В книге рассказывается история главного героя, который сталкивается с различными проблемами и препятствиями на протяжении всего своего путешествия. По пути он встречает множество второстепенных персонажей, которые играют важные роли в истории. Благодаря опыту главного героя книга исследует такие темы, как любовь, потеря, надежда и стойкость. По мере того, как главный герой преодолевает свои трудности, он усваивает ценные уроки жизни и растет как личность.
В книгу, составленную Асаром Эппелем, вошли рассказы, посвященные жизни российских евреев. Среди авторов сборника Василий Аксенов, Сергей Довлатов, Людмила Петрушевская, Алексей Варламов, Сергей Юрский… Всех их — при большом разнообразии творческих методов — объединяет пристальное внимание к внутреннему миру человека, тонкое чувство стиля, талант рассказчика.
Впервые на русском языке выходит самый знаменитый роман ведущего израильского прозаика Меира Шалева. Эта книга о том поколении евреев, которое пришло из России в Палестину и превратило ее пески и болота в цветущую страну, Эрец-Исраэль. В мастерски выстроенном повествовании трагедия переплетена с иронией, русская любовь с горьким еврейским юмором, поэтический миф с грубой правдой тяжелого труда. История обитателей маленькой долины, отвоеванной у природы, вмещает огромный мир страсти и тоски, надежд и страданий, верности и боли.«Русский роман» — третье произведение Шалева, вышедшее в издательстве «Текст», после «Библии сегодня» (2000) и «В доме своем в пустыне…» (2005).

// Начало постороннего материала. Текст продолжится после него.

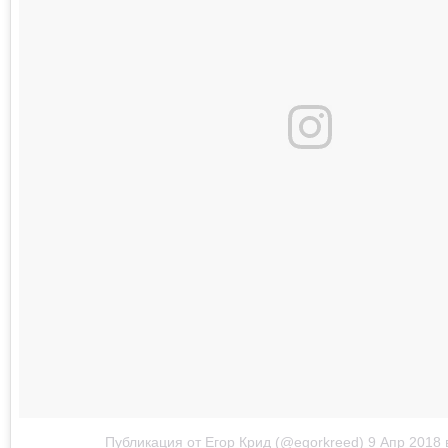
Публикация от Егор Крид (@egorkreed)
9 Апр 2018 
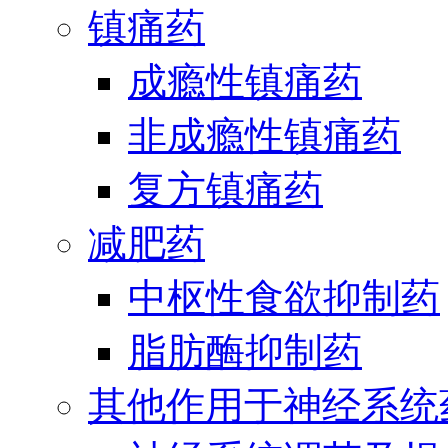
镇痛药
成瘾性镇痛药
非成瘾性镇痛药
复方镇痛药
减肥药
中枢性食欲抑制药
脂肪酶抑制药
其他作用于神经系统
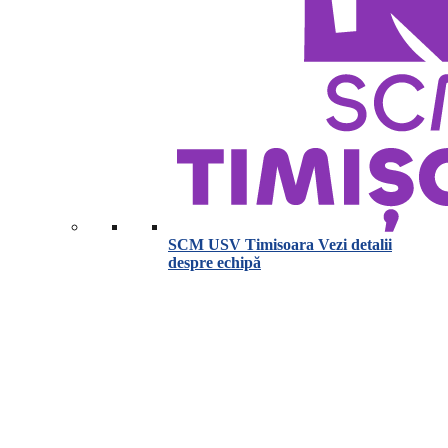
SCM USV Timisoara
Vezi detalii
despre echipă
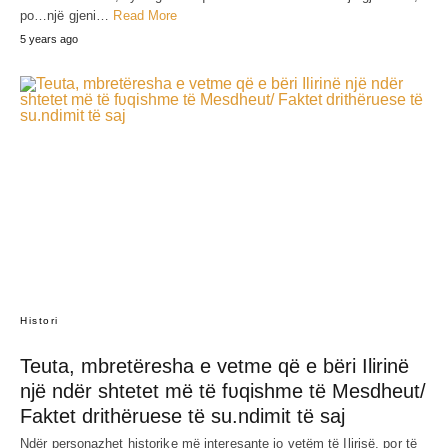
po…një gjeni…
Read More
5 years ago
Histori
Teuta, mbretëresha e vetme që e bëri Ilirinë
një ndër shtetet më të fʋqishme të Mesdheut/
Faktet drithëruese të su.ndimit të saj
Ndër personazhet historike më interesante jo vetëm të Ilirisë, por të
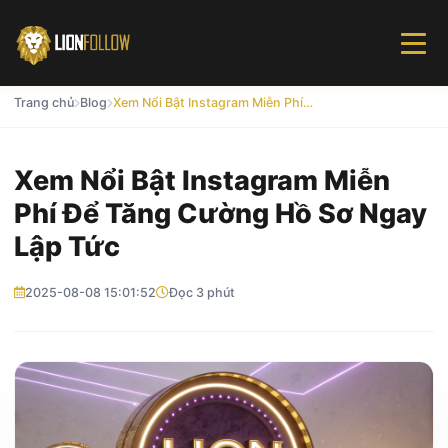
Trang chủ
Blog
Xem Nổi Bật Instagram Miễn Phí Để Tăng Cường Hồ Sơ Ngay Lập Tức
Xem Nổi Bật Instagram Miễn
Phí Để Tăng Cường Hồ Sơ Ngay
Lập Tức
2025-08-08 15:01:52
Đọc 3 phút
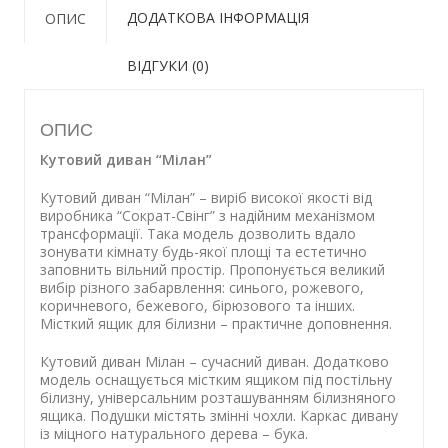
ДОДАТКОВА ІНФОРМАЦІЯ
ОПИС
ВІДГУКИ (0)
ОПИС
Кутовий диван “Мілан”
Кутовий диван “Мілан” – виріб високої якості від
виробника “Сократ-Свінг” з надійним механізмом
трансформації. Така модель дозволить вдало
зонувати кімнату будь-якої площі та естетично
заповнить вільний простір. Пропонується великий
вибір різного забарвлення: синього, рожевого,
коричневого, бежевого, бірюзового та інших.
Місткий ящик для білизни – практичне доповнення.
Кутовий диван Мілан – сучасний диван. Додатково
модель оснащується містким ящиком під постільну
білизну, універсальним розташуванням білизняного
ящика. Подушки містять змінні чохли. Каркас дивану
із міцного натурального дерева – бука.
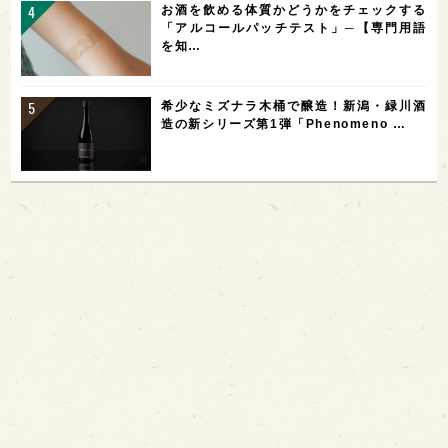
お酒を飲める体質かどうかをチェックする
「アルコールパッチテスト」─【専門用語
を知…
希少なミズナラ木桶で醸造！新潟・緑川酒
造の新シリーズ第1弾「Phenomeno …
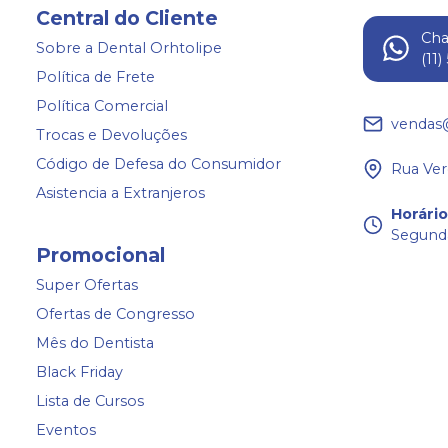
Central do Cliente
Ch
Sobre a Dental Orhtolipe
(11
Política de Frete
Política Comercial
vendas
Trocas e Devoluções
Código de Defesa do Consumidor
Rua Ver
Asistencia a Extranjeros
Horári
Segunda
Promocional
Super Ofertas
Ofertas de Congresso
Mês do Dentista
Black Friday
Lista de Cursos
Eventos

Роман «Свежо предание» — из разряда тех книг, которым пророчили публикацию лишь «через двести-триста лет». На этом параллели с «Жизнью и судьбой» Василия Гроссмана не заканчиваются: с разницей в год — тот же «Новый мир», тот же Твардовский, тот же сейф… Эпопея Гроссмана была напечатана за границей через 19 лет, в России — через 27. Роман И. Грековой увидел свет через 33 года (на родине — через 35 лет), к счастью, при жизни автора. В нем Елена Вентцель, русская женщина с немецкой фамилией, коснулась невозможного, для своего времени непроизносимого: сталинского антисемитизма.